Any mathematical function may have its domain shifted: f(x-x0, y-y0)
Your code will look something like this:
someFunction = #(x,y) theFunctionYouPicked(x,y);
[x0,y0,peak] = %{ you supply these values %};
myFunction = #(x,y) peak * someFunction(x - x0, y - y0);
[dimX,dimY] = %{ you supply these values %};
mymatrix = bsxfun( myFunction, 0:dimX, (0:dimY)' );
You can read more about bsxfun here; however, here's an example of how it works:
bsxfun( blah, [a b c], [d e f]' )
That should give the following matrix (or its transpose ... I don't have matlab in front of me):
[blah(a,d) blah(a,e) blah(a,f);
blah(b,d) blah(b,e) blah(b,f);
blah(c,d) blah(c,e) blah(c,f)]
Get a toy example working, then you can tinker with it to be more flexible. If the function dictating how it decreases is random (with the constraint that points closer to (x0,y0) are larger than more distant points), it won't be an issue to make a procedural function instead of using strictly mathematical ones.

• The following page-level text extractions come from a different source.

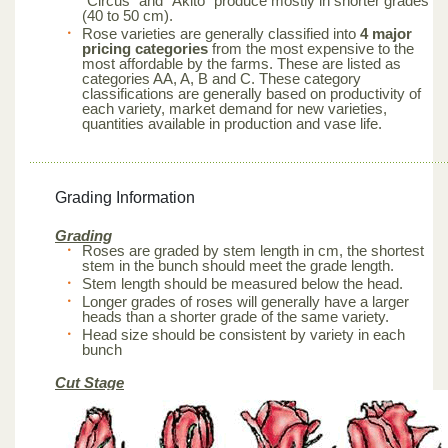
“Circus” and “Akito” produce mostly in shorter grades
(40 to 50 cm).
Rose varieties are generally classified into
4 major
pricing categories
from the most expensive to the
most affordable by the farms. These are listed as
categories AA, A, B and C. These category
classifications are generally based on productivity of
each variety, market demand for new varieties,
quantities available in production and vase life.
Grading Information
Grading
Roses are graded by stem length in cm, the shortest
stem in the bunch should meet the grade length.
Stem length should be measured below the head.
Longer grades of roses will generally have a larger
heads than a shorter grade of the same variety.
Head size should be consistent by variety in each
bunch
Cut Stage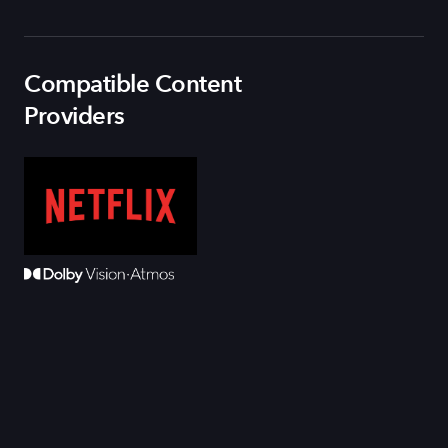
Compatible Content
Providers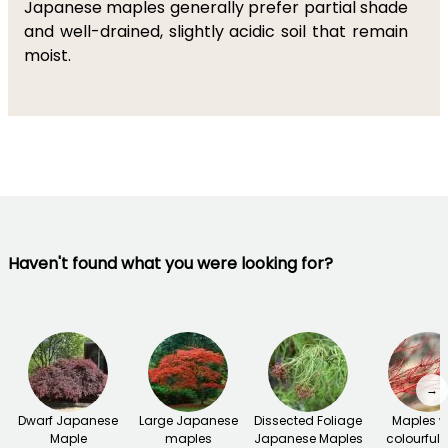
Japanese maples generally prefer partial shade
and well-drained, slightly acidic soil that remain
moist.
Haven't found what you were looking for?
→
Dwarf Japanese
Large Japanese
Dissected Foliage
Maples w
Maple
maples
Japanese Maples
colourful 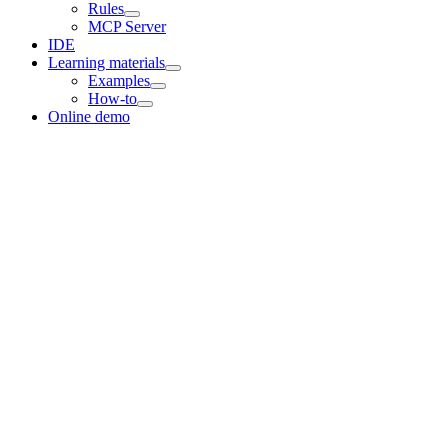
Rules
MCP Server
IDE
Learning materials
Examples
How-to
Online demo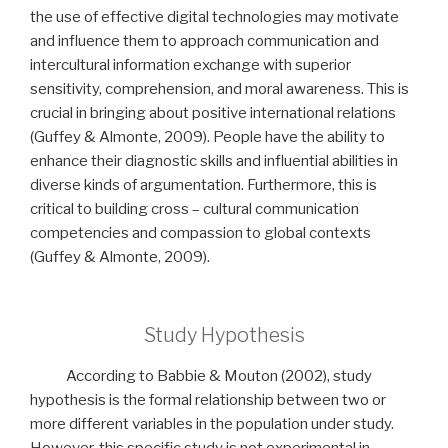
the use of effective digital technologies may motivate
and influence them to approach communication and
intercultural information exchange with superior
sensitivity, comprehension, and moral awareness. This is
crucial in bringing about positive international relations
(Guffey & Almonte, 2009). People have the ability to
enhance their diagnostic skills and influential abilities in
diverse kinds of argumentation. Furthermore, this is
critical to building cross – cultural communication
competencies and compassion to global contexts
(Guffey & Almonte, 2009).
Study Hypothesis
According to Babbie & Mouton (2002), study
hypothesis is the formal relationship between two or
more different variables in the population under study.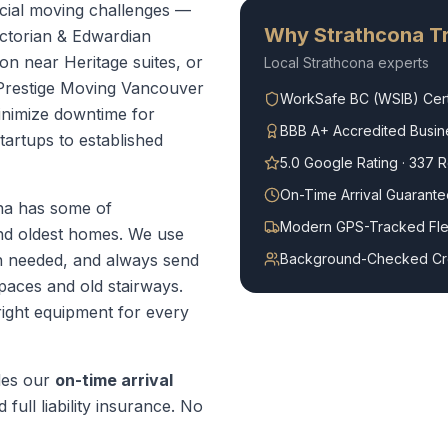
cial moving challenges —
Why
Strathcona
Tr
ictorian & Edwardian
on near Heritage suites, or
Local
Strathcona
experts
Prestige Moving Vancouver
WorkSafe BC (WSIB) Cert
minimize downtime for
BBB A+ Accredited Busin
tartups to established
5.0 Google Rating · 337 
On-Time Arrival Guarante
na has some of
Modern GPS-Tracked Fle
and oldest homes. We use
 needed, and always send
Background-Checked C
paces and old stairways.
right equipment for every
des our
on-time arrival
 full liability insurance. No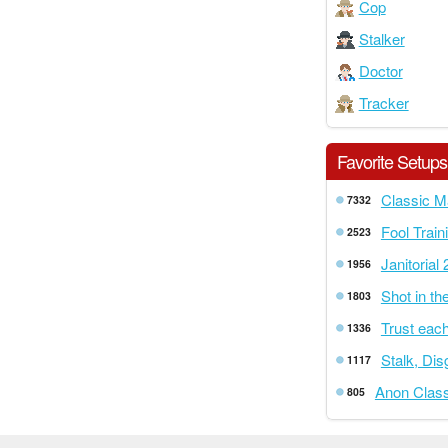
Cop
Stalker
Doctor
Tracker
Favorite Setups
Classic M
7332
Fool Train
2523
Janitorial 
1956
Shot in th
1803
Trust each
1336
Stalk, Di
1117
Anon Class
805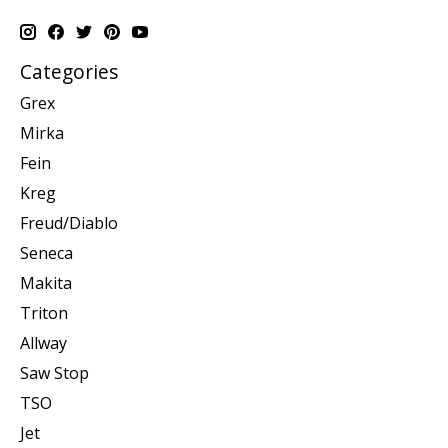
Categories
Grex
Mirka
Fein
Kreg
Freud/Diablo
Seneca
Makita
Triton
Allway
Saw Stop
TSO
Jet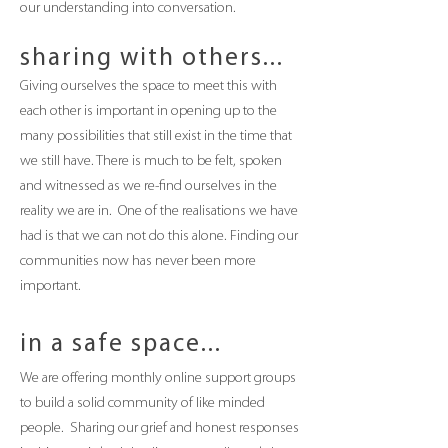
our understanding into conversation.
sharing with others...
Giving ourselves the space to meet this with
each other is important in opening up to the
many possibilities that still exist in the time that
we still have. There is much to be felt, spoken
and witnessed as we re-
find ourselves in the
reality we are in. One of the realisations we have
had is that we
can not do this alone. Finding our
communities now has never been more
important.
in a safe space...
We are offering monthly online support groups
to build a solid community of like minded
people. Sharing our grief and honest responses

In response to your answer:
Your equation could be thought of as a model for gravity where an object instantaneously induces a force on another mass, then stops exerting force. Following that logic, it could be modified to a naive vector formulation like this:
% v1 & v2 are vectors that point from the two peak points to the point [ii,jj]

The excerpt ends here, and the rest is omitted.